Background response does not go to zero

Dear experts,

please, may I ask for your kind help/explanation.
I’m using the TMVA to select some signal decays and suppress the combinatorial background. The TMVA response plot (see attached) shows a very long tail for the background distribution, moreover it looks like the background distribution seems to have a peaking structure at “1”. Ofcourse, the performance in general is still good, but the shape looks a bit surprising.

mlp_output

A simulated datasample is used as signal input for training and real experimental data (“right data sideband of mass distribution”) as background.

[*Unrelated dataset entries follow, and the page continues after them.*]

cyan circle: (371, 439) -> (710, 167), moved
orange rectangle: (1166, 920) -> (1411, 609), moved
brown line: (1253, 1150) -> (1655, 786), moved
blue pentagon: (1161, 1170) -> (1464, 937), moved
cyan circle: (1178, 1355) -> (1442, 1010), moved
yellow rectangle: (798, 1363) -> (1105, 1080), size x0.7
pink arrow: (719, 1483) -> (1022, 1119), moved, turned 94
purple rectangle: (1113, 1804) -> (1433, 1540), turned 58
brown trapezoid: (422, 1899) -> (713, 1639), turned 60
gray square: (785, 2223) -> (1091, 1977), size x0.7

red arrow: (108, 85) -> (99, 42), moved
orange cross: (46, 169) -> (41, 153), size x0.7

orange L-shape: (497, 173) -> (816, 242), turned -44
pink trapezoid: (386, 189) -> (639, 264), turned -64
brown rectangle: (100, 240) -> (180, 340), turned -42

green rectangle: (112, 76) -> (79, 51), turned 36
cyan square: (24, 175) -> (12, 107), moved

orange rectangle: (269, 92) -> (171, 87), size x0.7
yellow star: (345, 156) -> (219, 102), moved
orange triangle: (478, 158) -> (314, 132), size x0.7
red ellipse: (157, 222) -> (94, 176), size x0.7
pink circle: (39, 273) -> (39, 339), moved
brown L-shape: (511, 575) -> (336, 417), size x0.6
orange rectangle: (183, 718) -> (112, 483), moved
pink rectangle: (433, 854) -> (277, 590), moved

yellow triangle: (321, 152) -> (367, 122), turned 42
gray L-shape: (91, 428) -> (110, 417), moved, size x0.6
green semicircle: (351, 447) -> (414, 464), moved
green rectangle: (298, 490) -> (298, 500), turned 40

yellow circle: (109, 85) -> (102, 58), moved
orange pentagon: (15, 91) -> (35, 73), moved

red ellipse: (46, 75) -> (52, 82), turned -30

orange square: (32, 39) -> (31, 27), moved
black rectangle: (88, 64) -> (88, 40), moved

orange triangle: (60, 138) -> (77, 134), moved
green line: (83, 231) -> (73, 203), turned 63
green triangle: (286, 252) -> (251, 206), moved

I checked the background data for possible contributions, that could mimic the signal, but for the moment didn’t find any. I’m still investigating, what could create such an effect from the “physics” point of view, but please, may I ask, if there are any technical features that should also be checked?

If it helps, I’m running ROOT version v6.20.06 installed at lxplus with x86_64-centos7-gcc9-opt and using MLP method with following parameters:
( ROOT.TMVA.Types.kMLP, ‘MLP’, ‘H:!V:EstimatorType=CE:VarTransform=N:NCycles=200:HiddenLayers=N+3:TestRate=5:!UseRegulator’)

Thank you!

If the task is hard then the MLP might not be able to suppose background even for very high responses. Independently, what is the signal fraction that you’d expect in your background sample? Note that this is log scale - so the right-most bin has about 100x more signal than background!

Dear Axel,

thanks for the reply!
Yes, this is a log scale and indeed, the peaking background structure comprises ~1.5% of the whole background sample, but I’m still confused why it is peaking. My current estimate of fraction of possible contributions (from signal or signal-like background) is ~10^-5.

Please, may I ask, what do you mean by “hard task”, may be I can make it simpler?Also, asking collegues around, I learnt that some see similar picture with BDTG method also, so, probably it’s not quite a method-specific thing.

Hi,

It’s fairly common to have both signal and background peak at the “signal side” of the response, for cases where background mimics signal very well. A possible solution might be to find better discriminating parameters, for instance by inspecting the background events that seem to mimic signal so well.

Cheers, Axel.

Hello,

ok, many thanks for the explanation! Then I’ll try to investigate the “physics” part of the problem further.

Wish you a Merry Christmas and Happy New Year
Cheers